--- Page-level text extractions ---
________________________________________

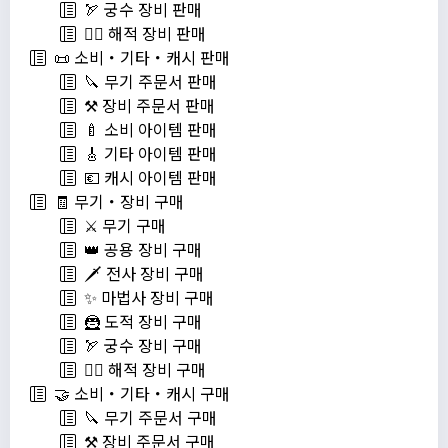
🏹 궁수 장비 판매
🏴‍☠️ 해적 장비 판매
📜 소비・기타・캐시 판매
🔪 무기 주문서 판매
⚒️ 장비 주문서 판매
🍼 소비 아이템 판매
🎸 기타 아이템 판매
💶 캐시 아이템 판매
🧾 무기・장비 구매
⚔️ 무기 구매
👑 공용 장비 구매
🗡️ 전사 장비 구매
✨ 마법사 장비 구매
🦹 도적 장비 구매
🏹 궁수 장비 구매
🏴‍☠️ 해적 장비 구매
🤝 소비・기타・캐시 구매
🔪 무기 주문서 구매
⚒️ 장비 주문서 구매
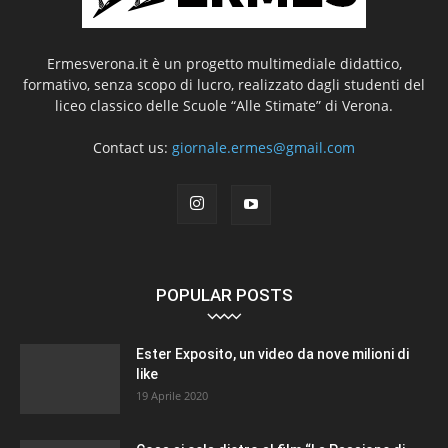
Ermesverona.it è un progetto multimediale didattico,
formativo, senza scopo di lucro, realizzato dagli studenti del
liceo classico delle Scuole “Alle Stimate” di Verona.
Contact us:
giornale.ermes@gmail.com
POPULAR POSTS
Ester Exposito, un video da nove milioni di
like
19 Aprile 2020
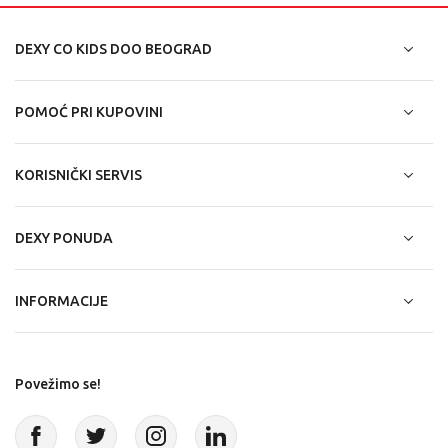
DEXY CO KIDS DOO BEOGRAD
POMOĆ PRI KUPOVINI
KORISNIČKI SERVIS
DEXY PONUDA
INFORMACIJE
Povežimo se!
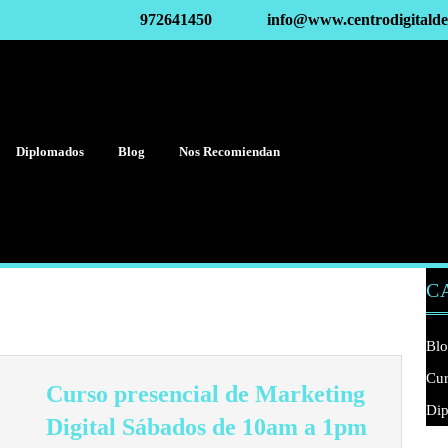
972641450
info@www.centrodigitald
Diplomados
Blog
Nos Recomiendan
C
Bl
Cur
Curso presencial de Marketing
Di
Curso
Digital Sábados de 10am a 1pm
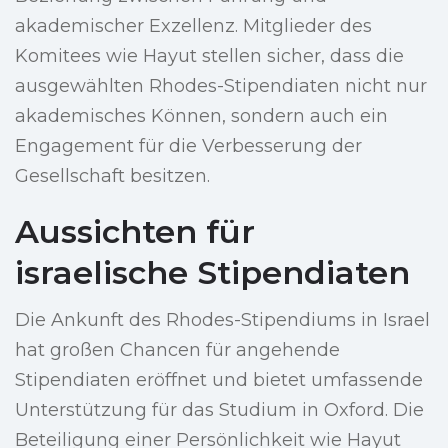
akademischer Exzellenz. Mitglieder des
Komitees wie Hayut stellen sicher, dass die
ausgewählten Rhodes-Stipendiaten nicht nur
akademisches Können, sondern auch ein
Engagement für die Verbesserung der
Gesellschaft besitzen.
Aussichten für
israelische Stipendiaten
Die Ankunft des Rhodes-Stipendiums in Israel
hat großen Chancen für angehende
Stipendiaten eröffnet und bietet umfassende
Unterstützung für das Studium in Oxford. Die
Beteiligung einer Persönlichkeit wie Hayut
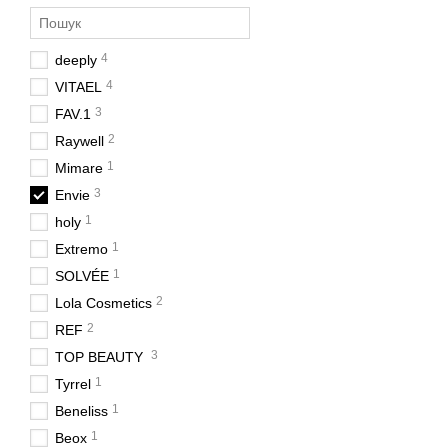
4
deeply
4
VITAEL
3
FAV.1
2
Raywell
1
Mimare
3
Envie
1
holy
1
Extremo
1
SOLVÉE
2
Lola Cosmetics
2
REF
3
TOP BEAUTY
1
Tyrrel
1
Beneliss
1
Beox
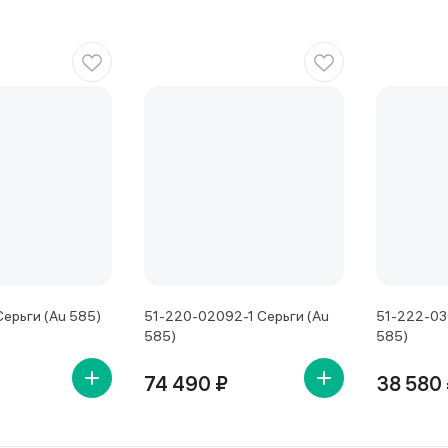
ерьги (Au 585)
51-220-02092-1 Серьги (Au
51-222-03
585)
585)
74 490 ₽
38 580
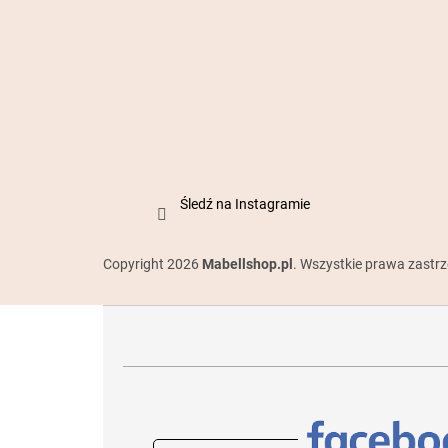
Śledź na Instagramie
Copyright 2026
Mabellshop.pl
. Wszystkie prawa zastr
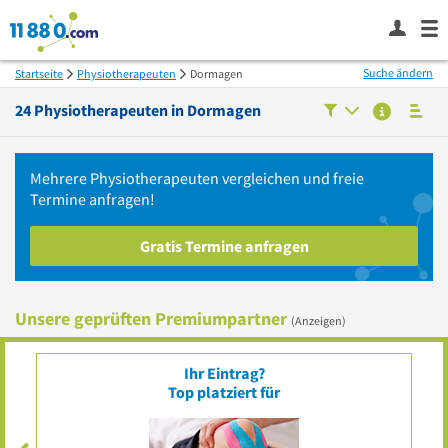
Suche ändern
Startseite
Physiotherapeuten
Dormagen
24
Physiotherapeuten in
Dormagen
Mehrere
Physiotherapeuten
vergleichen
und freie
Termine anfragen!
Gratis Termine anfragen
Unsere geprüften Premiumpartner
(Anzeigen)
Ihr Eintrag?
Top platziert für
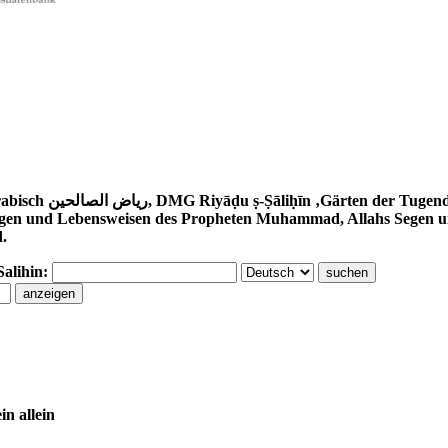
awawī (1233–1278) ist eine Sammlung
gen und Lebensweisen des Propheten Muhammad, Allahs Segen und 
d.
Salihin:
in allein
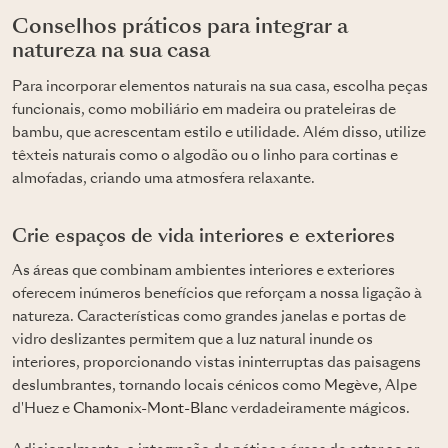
Conselhos práticos para integrar a
natureza na sua casa
Para incorporar elementos naturais na sua casa, escolha peças
funcionais, como mobiliário em madeira ou prateleiras de
bambu, que acrescentam estilo e utilidade. Além disso, utilize
têxteis naturais como o algodão ou o linho para cortinas e
almofadas, criando uma atmosfera relaxante.
Crie espaços de vida interiores e exteriores
As áreas que combinam ambientes interiores e exteriores
oferecem inúmeros benefícios que reforçam a nossa ligação à
natureza. Características como grandes janelas e portas de
vidro deslizantes permitem que a luz natural inunde os
interiores, proporcionando vistas ininterruptas das paisagens
deslumbrantes, tornando locais cénicos como
Megève
, Alpe
d'Huez e
Chamonix-Mont-Blanc
verdadeiramente mágicos.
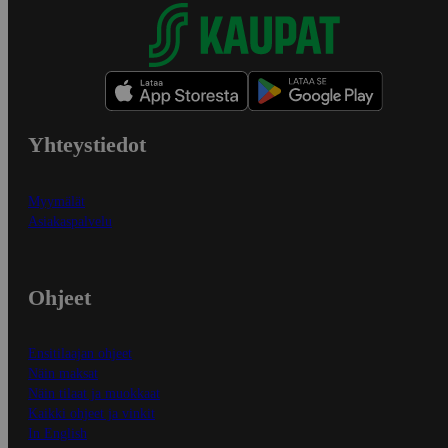
Yhteystiedot
Myymälät
Asiakaspalvelu
Ohjeet
Ensitilaajan ohjeet
Näin maksat
Näin tilaat ja muokkaat
Kaikki ohjeet ja vinkit
In English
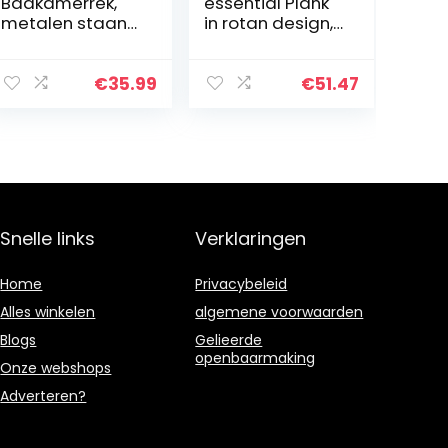
Badkamerrek,
essential Plank
metalen staand
in rotan design,
rek, robuust, tot
BPA-vrije
100 kg
kunststof PP,
belastbaar, met
lichtgrijs, 29,5 x
€
35.99
€
51.47
5 PP-platen,
24 x 80 cm, 5
met
manden
uitneembare
haken, 30 x…
Snelle links
Verklaringen
Home
Privacybeleid
Alles winkelen
algemene voorwaarden
Blogs
Gelieerde
openbaarmaking
Onze webshops
Adverteren?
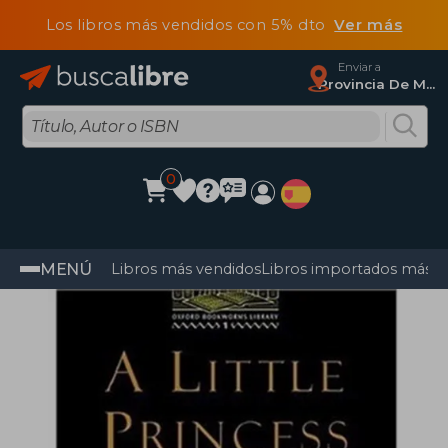
Los libros más vendidos con 5% dto
Ver más
Enviar a
Provincia De Madrid
0
MENÚ
Libros más vendidos
Libros importados más v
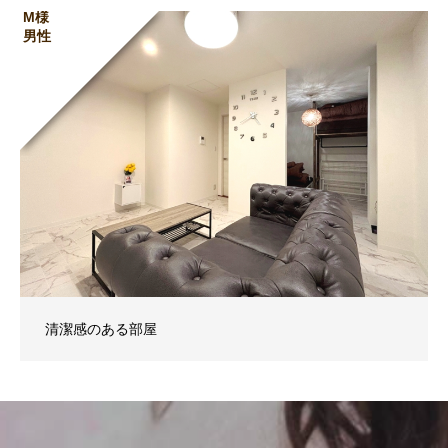
M様
男性
清潔感のある部屋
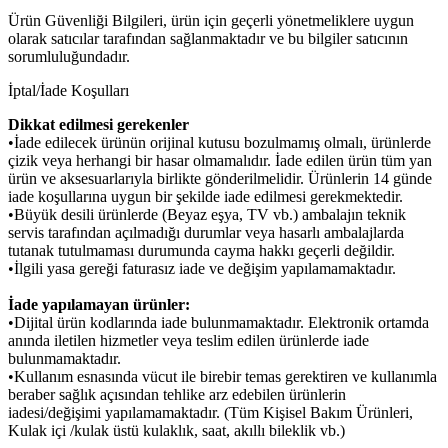
Ürün Güvenliği Bilgileri, ürün için geçerli yönetmeliklere uygun
olarak satıcılar tarafından sağlanmaktadır ve bu bilgiler satıcının
sorumluluğundadır.
İptal/İade Koşulları
Dikkat edilmesi gerekenler
•İade edilecek ürünün orijinal kutusu bozulmamış olmalı, ürünlerde
çizik veya herhangi bir hasar olmamalıdır. İade edilen ürün tüm yan
ürün ve aksesuarlarıyla birlikte gönderilmelidir. Ürünlerin 14 günde
iade koşullarına uygun bir şekilde iade edilmesi gerekmektedir.
•Büyük desili ürünlerde (Beyaz eşya, TV vb.) ambalajın teknik
servis tarafından açılmadığı durumlar veya hasarlı ambalajlarda
tutanak tutulmaması durumunda cayma hakkı geçerli değildir.
•İlgili yasa gereği faturasız iade ve değişim yapılamamaktadır.
İade yapılamayan ürünler:
•Dijital ürün kodlarında iade bulunmamaktadır. Elektronik ortamda
anında iletilen hizmetler veya teslim edilen ürünlerde iade
bulunmamaktadır.
•Kullanım esnasında vücut ile birebir temas gerektiren ve kullanımla
beraber sağlık açısından tehlike arz edebilen ürünlerin
iadesi/değişimi yapılamamaktadır. (Tüm Kişisel Bakım Ürünleri,
Kulak içi /kulak üstü kulaklık, saat, akıllı bileklik vb.)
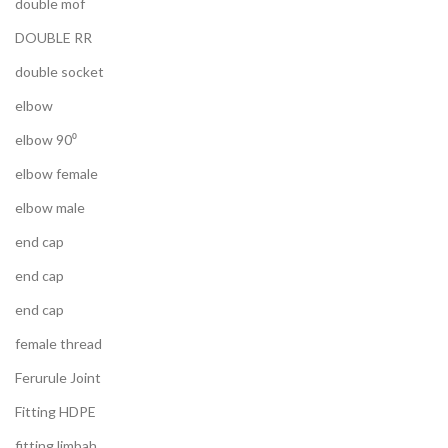
double mof
DOUBLE RR
double socket
elbow
elbow 90⁰
elbow female
elbow male
end cap
end cap
end cap
female thread
Ferurule Joint
Fitting HDPE
fitting limbah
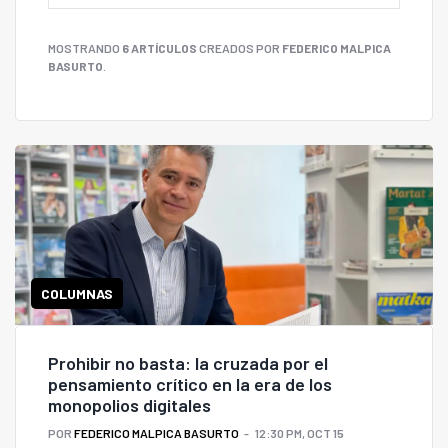
MOSTRANDO
6 ARTÍCULOS
CREADOS POR
FEDERICO MALPICA
BASURTO
.
COLUMNAS
Prohibir no basta: la cruzada por el
pensamiento crítico en la era de los
monopolios digitales
POR
FEDERICO MALPICA BASURTO
12:30 PM, OCT 15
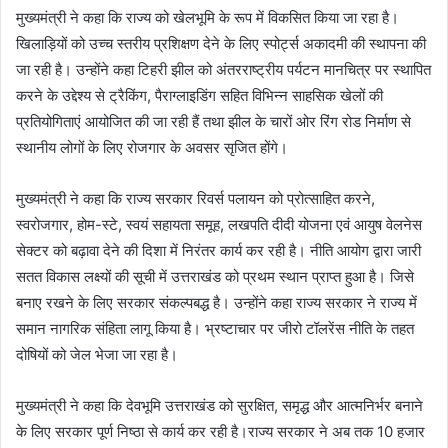
मुख्यमंत्री ने कहा कि राज्य को खेलभूमि के रूप में विकसित किया जा रहा है।
खिलाड़ियों को उच्च स्तरीय प्रशिक्षण देने के लिए स्पोर्ट्स अकादमी की स्थापना की
जा रही है। उन्होंने कहा टिहरी झील को अंतरराष्ट्रीय पर्यटन मानचित्र पर स्थापित
करने के उद्देश्य से ट्रैकिंग, पैराग्लाइडिंग सहित विभिन्न साहसिक खेलों की
प्रतियोगिताएं आयोजित की जा रही हैं तथा झील के चारों ओर रिंग रोड निर्माण से
स्थानीय लोगों के लिए रोजगार के अवसर सृजित होंगे।
मुख्यमंत्री ने कहा कि राज्य सरकार रिवर्स पलायन को प्रोत्साहित करने,
स्वरोजगार, होम-स्टे, स्वयं सहायता समूह, लखपति दीदी योजना एवं आयुष वेलनेस
सेक्टर को बढ़ावा देने की दिशा में निरंतर कार्य कर रही है। नीति आयोग द्वारा जारी
सतत विकास लक्ष्यों की सूची में उत्तराखंड को प्रथम स्थान प्राप्त हुआ है। जिसे
बनाए रखने के लिए सरकार संकल्पबद्ध है। उन्होंने कहा राज्य सरकार ने राज्य में
समान नागरिक संहिता लागू किया है। भ्रष्टाचार पर जीरो टॉलरेंस नीति के तहत
दोषियों को जेल भेजा जा रहा है।
मुख्यमंत्री ने कहा कि देवभूमि उत्तराखंड को सुरक्षित, समृद्ध और आत्मनिर्भर बनाने
के लिए सरकार पूर्ण निष्ठा से कार्य कर रही है।राज्य सरकार ने अब तक 10 हजार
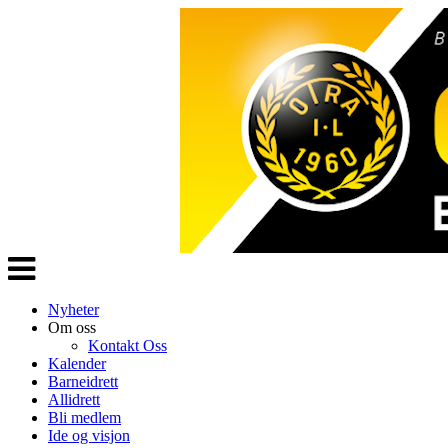
Veksle
navigasjon
Nyheter
Om oss
Kontakt Oss
Kalender
Barneidrett
Allidrett
Bli medlem
Ide og visjon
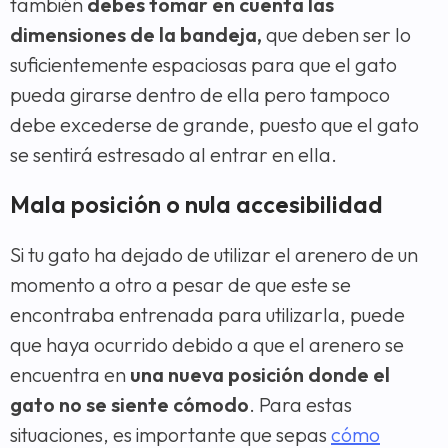
también
debes tomar en cuenta las
dimensiones de la bandeja,
que deben ser lo
suficientemente espaciosas para que el gato
pueda girarse dentro de ella pero tampoco
debe excederse de grande, puesto que el gato
se sentirá estresado al entrar en ella.
Mala posición o nula accesibilidad
Si tu gato ha dejado de utilizar el arenero de un
momento a otro a pesar de que este se
encontraba entrenada para utilizarla, puede
que haya ocurrido debido a que el arenero se
encuentra en
una nueva posición donde el
gato no se siente cómodo
. Para estas
situaciones, es importante que sepas
cómo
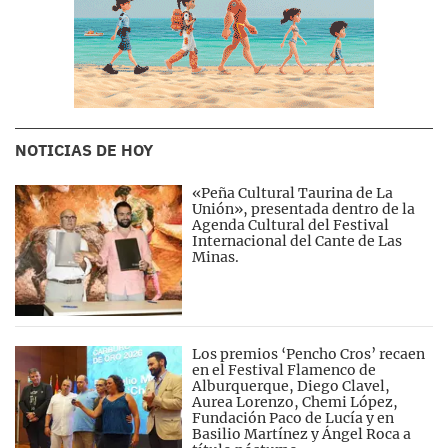
NOTICIAS DE HOY
«Peña Cultural Taurina de La
Unión», presentada dentro de la
Agenda Cultural del Festival
Internacional del Cante de Las
Minas.
Los premios ‘Pencho Cros’ recaen
en el Festival Flamenco de
Alburquerque, Diego Clavel,
Aurea Lorenzo, Chemi López,
Fundación Paco de Lucía y en
Basilio Martínez y Ángel Roca a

________________________________________

--- WHAT NEEDS TO BE DONE ---
Restate word for word every line from the one with "Crie espaços de vida interiores e exteriores" up to and including the one with "algemene voorwaarden" in the records above, minus the pictures.

--- WRITTEN ANSWER ---
Crie espaços de vida interiores e exteriores
As áreas que combinam ambientes interiores e exteriores
oferecem inúmeros benefícios que reforçam a nossa ligação à
natureza. Características como grandes janelas e portas de
vidro deslizantes permitem que a luz natural inunde os
interiores, proporcionando vistas ininterruptas das paisagens
deslumbrantes, tornando locais cénicos como
Megève
, Alpe
d'Huez e
Chamonix-Mont-Blanc
verdadeiramente mágicos.
Yhteystiedot
Myymälät
Asiakaspalvelu
Ohjeet
Ensitilaajan ohjeet
Näin maksat
Näin tilaat ja muokkaat
Kaikki ohjeet ja vinkit
In English
Badkamerrek,
essential Plank
metalen staand
in rotan design,
rek, robuust, tot
BPA-vrije
100 kg
kunststof PP,
belastbaar, met
lichtgrijs, 29,5 x
€
35.99
€
51.47
5 PP-platen,
24 x 80 cm, 5
met
manden
uitneembare
haken, 30 x…
Snelle links
Verklaringen
Home
Privacybeleid
Alles winkelen
algemene voorwaarden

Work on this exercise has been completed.